僕は7歳の頃から介護を受けています。最初の介護は母による階段の上り下りでした。
正確には赤子の時、すでに母から介護は受けていましたね。
11歳からの十年間は、療養所で看護婦さん、保母さん、指導員、養護学校の先生たちからきめ細かい介護を受けていました。
その後もホスピス型介護施設、短期入院による一般病院、在宅診療へと続き、今も変わらず手厚い介護を受けています。
それぞれ、その場所ならではの「しきたり」がありました。
介護の質を僕が語ることなどできないほど、皆さん、血の通った介護で生を支えてくださいました。
13歳の時、僕は生とは何かを深く考え始めました。
同部屋の一年後輩が冬休みの帰省を最後に帰らぬ人となったからです。
その時、初めて子供なりに療養所に入所した理由を肌で感じました。

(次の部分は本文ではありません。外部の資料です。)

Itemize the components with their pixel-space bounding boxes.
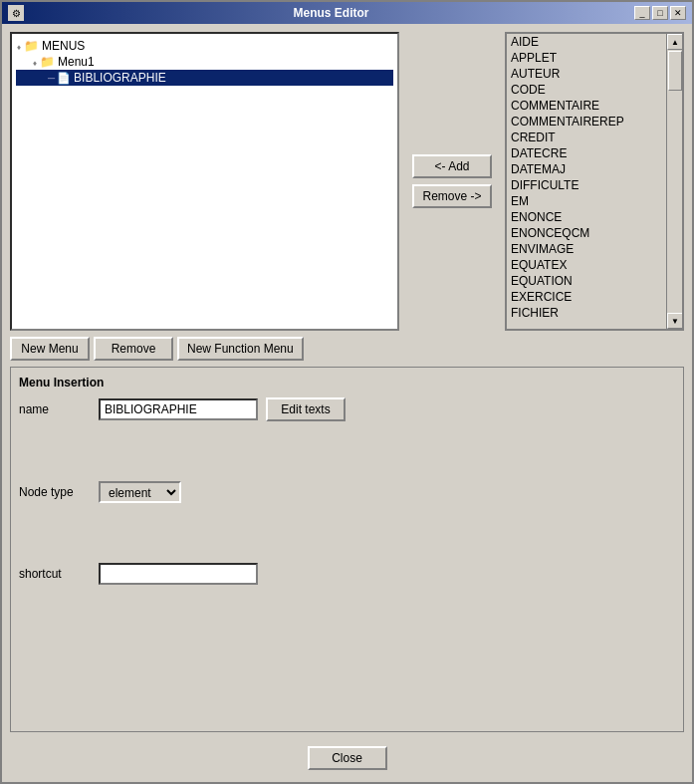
doc-icon: 📄: [57, 72, 71, 85]
shortcut-input[interactable]: [99, 563, 258, 585]
list-item[interactable]: EM: [507, 193, 666, 209]
shortcut-label: shortcut: [19, 567, 99, 581]
list-item[interactable]: DATECRE: [507, 145, 666, 161]
scrollbar[interactable]: ▲ ▼: [666, 34, 682, 329]
name-input[interactable]: [99, 398, 258, 420]
remove-right-button[interactable]: Remove ->: [412, 184, 492, 208]
list-item[interactable]: EQUATEX: [507, 257, 666, 273]
list-items-inner: AIDEAPPLETAUTEURCODECOMMENTAIRECOMMENTAI…: [507, 34, 666, 329]
window-title: Menus Editor: [28, 6, 634, 20]
tree-connector-3: ─: [48, 73, 55, 84]
scroll-thumb[interactable]: [668, 51, 682, 91]
list-item[interactable]: COMMENTAIREREP: [507, 114, 666, 130]
title-bar: ⚙ Menus Editor _ □ ✕: [2, 2, 692, 24]
tree-connector-2: ⬧: [32, 57, 38, 68]
content-area: ⬧ 📁 MENUS ⬧ 📁 Menu1 ─ 📄 BIBLIOGRAPHIE: [2, 24, 692, 782]
tree-root-node[interactable]: ⬧ 📁 MENUS: [16, 38, 393, 54]
list-item[interactable]: ENONCEQCM: [507, 225, 666, 241]
folder-icon-2: 📁: [40, 55, 55, 69]
top-section: ⬧ 📁 MENUS ⬧ 📁 Menu1 ─ 📄 BIBLIOGRAPHIE: [10, 32, 684, 331]
section-title: Menu Insertion: [19, 376, 675, 390]
tree-biblio-node[interactable]: ─ 📄 BIBLIOGRAPHIE: [16, 70, 393, 86]
scroll-down-button[interactable]: ▼: [667, 313, 683, 329]
tree-connector: ⬧: [16, 41, 22, 52]
tree-biblio-label: BIBLIOGRAPHIE: [74, 71, 166, 85]
scroll-up-button[interactable]: ▲: [667, 34, 683, 50]
tree-root-label: MENUS: [42, 39, 85, 53]
list-item[interactable]: DIFFICULTE: [507, 177, 666, 193]
list-item[interactable]: APPLET: [507, 50, 666, 66]
scroll-track[interactable]: [667, 50, 682, 313]
node-type-select[interactable]: element menu separator: [99, 481, 181, 503]
name-row: name Edit texts: [19, 397, 675, 421]
list-item[interactable]: DATEMAJ: [507, 161, 666, 177]
window-controls: _ □ ✕: [634, 6, 686, 20]
footer-area: Close: [10, 738, 684, 774]
node-type-label: Node type: [19, 485, 99, 499]
main-window: ⚙ Menus Editor _ □ ✕ ⬧ 📁 MENUS ⬧ 📁: [0, 0, 694, 784]
close-button[interactable]: ✕: [670, 6, 686, 20]
list-item[interactable]: COMMENTAIRE: [507, 98, 666, 114]
node-type-row: Node type element menu separator: [19, 481, 675, 503]
bottom-buttons-row: New Menu Remove New Function Menu: [10, 337, 684, 361]
list-item[interactable]: EXERCICE: [507, 289, 666, 305]
mid-buttons: <- Add Remove ->: [407, 32, 497, 331]
list-panel-wrapper: AIDEAPPLETAUTEURCODECOMMENTAIRECOMMENTAI…: [505, 32, 684, 331]
tree-menu1-node[interactable]: ⬧ 📁 Menu1: [16, 54, 393, 70]
shortcut-row: shortcut: [19, 563, 675, 585]
list-item[interactable]: AUTEUR: [507, 66, 666, 82]
tree-panel[interactable]: ⬧ 📁 MENUS ⬧ 📁 Menu1 ─ 📄 BIBLIOGRAPHIE: [10, 32, 399, 331]
maximize-button[interactable]: □: [652, 6, 668, 20]
list-item[interactable]: EQUATION: [507, 273, 666, 289]
folder-icon: 📁: [24, 39, 39, 53]
edit-texts-button[interactable]: Edit texts: [266, 397, 346, 421]
list-item[interactable]: CREDIT: [507, 130, 666, 145]
close-button-bottom[interactable]: Close: [308, 746, 387, 770]
list-item[interactable]: AIDE: [507, 34, 666, 50]
add-button[interactable]: <- Add: [412, 154, 492, 178]
app-icon: ⚙: [8, 5, 24, 21]
list-item[interactable]: ENONCE: [507, 209, 666, 225]
new-function-menu-button[interactable]: New Function Menu: [177, 337, 304, 361]
list-scroll-container: AIDEAPPLETAUTEURCODECOMMENTAIRECOMMENTAI…: [505, 32, 684, 331]
name-label: name: [19, 402, 99, 416]
minimize-button[interactable]: _: [634, 6, 650, 20]
new-menu-button[interactable]: New Menu: [10, 337, 90, 361]
remove-bottom-button[interactable]: Remove: [94, 337, 173, 361]
list-item[interactable]: FICHIER: [507, 305, 666, 321]
tree-menu1-label: Menu1: [58, 55, 95, 69]
list-item[interactable]: ENVIMAGE: [507, 241, 666, 257]
menu-insertion-panel: Menu Insertion name Edit texts Node type…: [10, 367, 684, 732]
list-item[interactable]: CODE: [507, 82, 666, 98]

同時に今まで身体的に弱い立場の仲間に対して、自分がいかに差別的で配慮のない行動や言動を繰り返したことかを思い知りました。
それ以降、一番弱い立場の仲間を中心に物事を考えたり、行動するようになりました。
先輩やその恩師たちが引き継いできた伝統のような流れにのって。
病院のベッド上でテレビやラジオ、音楽CDしか楽しめない仲間がいれば、口述筆記をして原稿にまとめ、機関紙に記事を掲載して参加する喜びを味わってもらいました。
夜中に聞きたいラジオ番組があれば、代わりにその時刻に録音をして楽しんでもらいました。

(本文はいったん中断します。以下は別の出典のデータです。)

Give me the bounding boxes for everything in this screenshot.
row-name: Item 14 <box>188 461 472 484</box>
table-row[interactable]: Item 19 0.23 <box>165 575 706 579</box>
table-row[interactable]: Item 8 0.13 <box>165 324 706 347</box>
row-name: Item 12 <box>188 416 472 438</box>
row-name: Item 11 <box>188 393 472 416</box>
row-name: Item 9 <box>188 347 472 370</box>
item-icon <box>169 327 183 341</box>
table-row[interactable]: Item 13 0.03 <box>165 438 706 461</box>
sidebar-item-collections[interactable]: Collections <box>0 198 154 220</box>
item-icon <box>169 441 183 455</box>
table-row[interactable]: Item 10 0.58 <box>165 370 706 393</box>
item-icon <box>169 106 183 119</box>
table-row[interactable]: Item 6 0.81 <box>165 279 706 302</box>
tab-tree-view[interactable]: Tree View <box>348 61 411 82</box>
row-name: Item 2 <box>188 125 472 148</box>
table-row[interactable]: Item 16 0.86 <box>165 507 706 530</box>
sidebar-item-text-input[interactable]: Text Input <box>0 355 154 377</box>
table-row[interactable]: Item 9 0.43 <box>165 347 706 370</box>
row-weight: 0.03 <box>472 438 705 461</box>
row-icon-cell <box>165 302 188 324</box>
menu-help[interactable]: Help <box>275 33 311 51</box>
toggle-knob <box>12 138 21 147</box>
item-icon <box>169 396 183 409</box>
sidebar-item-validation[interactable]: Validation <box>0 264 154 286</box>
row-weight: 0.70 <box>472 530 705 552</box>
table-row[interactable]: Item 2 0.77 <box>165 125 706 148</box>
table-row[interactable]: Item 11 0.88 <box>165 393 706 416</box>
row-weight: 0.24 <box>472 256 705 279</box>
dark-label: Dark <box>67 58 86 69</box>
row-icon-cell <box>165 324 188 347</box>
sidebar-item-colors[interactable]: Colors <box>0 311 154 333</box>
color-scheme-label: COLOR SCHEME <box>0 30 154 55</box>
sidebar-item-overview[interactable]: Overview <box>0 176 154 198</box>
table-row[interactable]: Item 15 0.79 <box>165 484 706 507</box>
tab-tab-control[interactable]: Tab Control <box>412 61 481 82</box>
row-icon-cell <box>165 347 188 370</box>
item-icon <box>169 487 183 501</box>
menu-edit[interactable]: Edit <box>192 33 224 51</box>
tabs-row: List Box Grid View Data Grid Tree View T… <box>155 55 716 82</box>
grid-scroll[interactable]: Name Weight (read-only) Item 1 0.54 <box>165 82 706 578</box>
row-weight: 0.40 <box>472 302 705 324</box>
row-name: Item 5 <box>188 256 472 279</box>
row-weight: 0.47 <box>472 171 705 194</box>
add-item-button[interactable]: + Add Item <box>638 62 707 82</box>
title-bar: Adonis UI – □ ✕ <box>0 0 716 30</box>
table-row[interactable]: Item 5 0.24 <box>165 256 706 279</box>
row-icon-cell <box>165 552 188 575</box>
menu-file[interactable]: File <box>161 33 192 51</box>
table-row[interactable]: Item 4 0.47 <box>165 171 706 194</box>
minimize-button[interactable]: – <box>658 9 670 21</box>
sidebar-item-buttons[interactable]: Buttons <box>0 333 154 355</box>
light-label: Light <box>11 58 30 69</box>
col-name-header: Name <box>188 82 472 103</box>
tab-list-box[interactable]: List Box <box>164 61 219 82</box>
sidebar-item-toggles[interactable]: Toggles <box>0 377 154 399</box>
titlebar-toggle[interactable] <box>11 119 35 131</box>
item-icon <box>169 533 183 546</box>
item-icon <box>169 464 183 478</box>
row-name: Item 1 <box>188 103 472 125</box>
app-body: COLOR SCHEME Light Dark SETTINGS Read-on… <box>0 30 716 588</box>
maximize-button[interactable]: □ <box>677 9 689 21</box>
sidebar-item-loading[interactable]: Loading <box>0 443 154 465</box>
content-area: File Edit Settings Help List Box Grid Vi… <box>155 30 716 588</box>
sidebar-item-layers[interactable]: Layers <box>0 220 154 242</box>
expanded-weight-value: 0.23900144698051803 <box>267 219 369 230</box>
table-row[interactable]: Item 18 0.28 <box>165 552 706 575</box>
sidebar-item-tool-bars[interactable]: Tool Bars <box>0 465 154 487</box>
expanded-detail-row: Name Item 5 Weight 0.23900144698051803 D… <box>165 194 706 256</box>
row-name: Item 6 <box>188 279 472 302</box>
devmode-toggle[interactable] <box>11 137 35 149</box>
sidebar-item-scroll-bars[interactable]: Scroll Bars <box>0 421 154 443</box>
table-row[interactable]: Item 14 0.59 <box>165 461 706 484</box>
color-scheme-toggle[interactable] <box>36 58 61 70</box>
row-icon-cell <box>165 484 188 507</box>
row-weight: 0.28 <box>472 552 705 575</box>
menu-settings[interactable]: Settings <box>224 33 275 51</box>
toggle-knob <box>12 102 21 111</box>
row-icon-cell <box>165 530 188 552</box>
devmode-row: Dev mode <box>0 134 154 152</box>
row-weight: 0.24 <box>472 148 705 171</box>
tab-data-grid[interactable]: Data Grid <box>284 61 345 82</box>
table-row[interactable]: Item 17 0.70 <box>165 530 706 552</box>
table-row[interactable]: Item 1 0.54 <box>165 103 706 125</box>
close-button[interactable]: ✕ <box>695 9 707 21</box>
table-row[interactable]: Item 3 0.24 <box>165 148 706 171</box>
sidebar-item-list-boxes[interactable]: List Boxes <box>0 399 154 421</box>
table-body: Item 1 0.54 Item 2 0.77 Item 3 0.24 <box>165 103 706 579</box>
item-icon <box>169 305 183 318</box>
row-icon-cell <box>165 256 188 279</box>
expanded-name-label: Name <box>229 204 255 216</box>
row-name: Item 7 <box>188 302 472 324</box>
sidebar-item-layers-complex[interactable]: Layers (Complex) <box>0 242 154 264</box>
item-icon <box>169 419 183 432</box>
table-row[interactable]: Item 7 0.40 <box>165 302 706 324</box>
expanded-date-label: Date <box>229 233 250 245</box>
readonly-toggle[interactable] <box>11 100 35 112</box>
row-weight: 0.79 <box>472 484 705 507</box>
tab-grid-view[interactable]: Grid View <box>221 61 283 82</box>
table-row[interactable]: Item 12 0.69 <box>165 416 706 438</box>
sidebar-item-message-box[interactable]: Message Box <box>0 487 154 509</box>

他にも様々なこと、今でいうメールのような役割を引き受けたり、僕ができることをさせてもらいました。また介護施設でも同様に。
いま、その頃の仲間と同じ立場になりました。昔と変わらず、いいえ、その頃以上にきめ細かく手厚い介護を受けています。
僕が仲間にしてきたことはもう機械がすべてカバーしてくれています。それを使って、まだまだ誰かの役に立つことができるかもしれません。
これからも仲間のために捧げたことは正しかったと思い続けられる気がします。自分のしてきたことに後悔が少ないからです。

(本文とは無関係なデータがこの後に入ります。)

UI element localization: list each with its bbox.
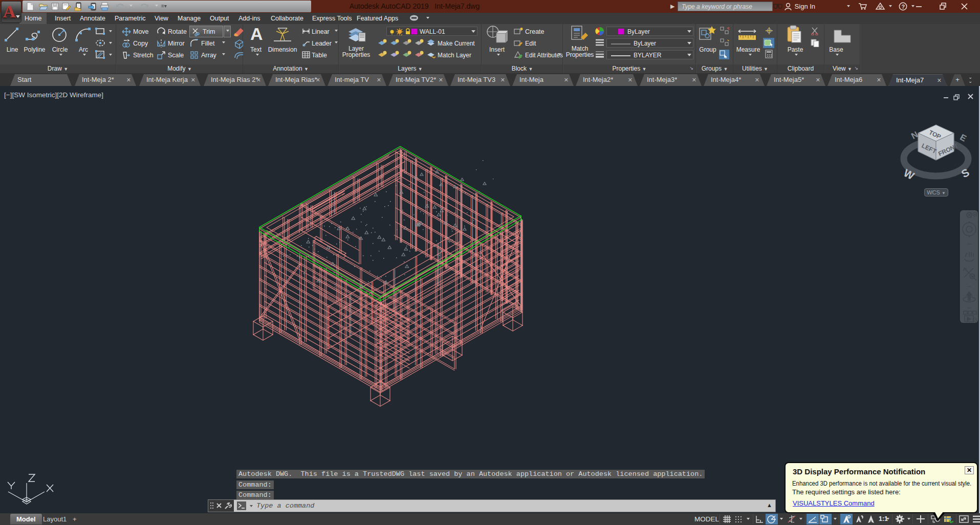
svg-text:E: E <box>959 132 968 143</box>
svg-text:S: S <box>960 166 971 180</box>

今までの経験を支えに、心から介護のありがたさを胸に刻み、進んで生きたいと思います。
〈おわりに〉
いま、日本で「自分らしさ」や「自分ごとのように接する」ことを真にリードしているのは皆さんです。
僕はこれからも皆さんの日々の努力をいただいている当事者の一人として、多くの方に介護の現場で感じたことを伝えていきたいと思います。
最後になりましたが、介護の質をテーマに三回のコラムを書く機会を与えてくださいました株式会社日本コンピューターコンサルタント様、そして最後までお読みくださった皆様に心よりお礼申し上げます。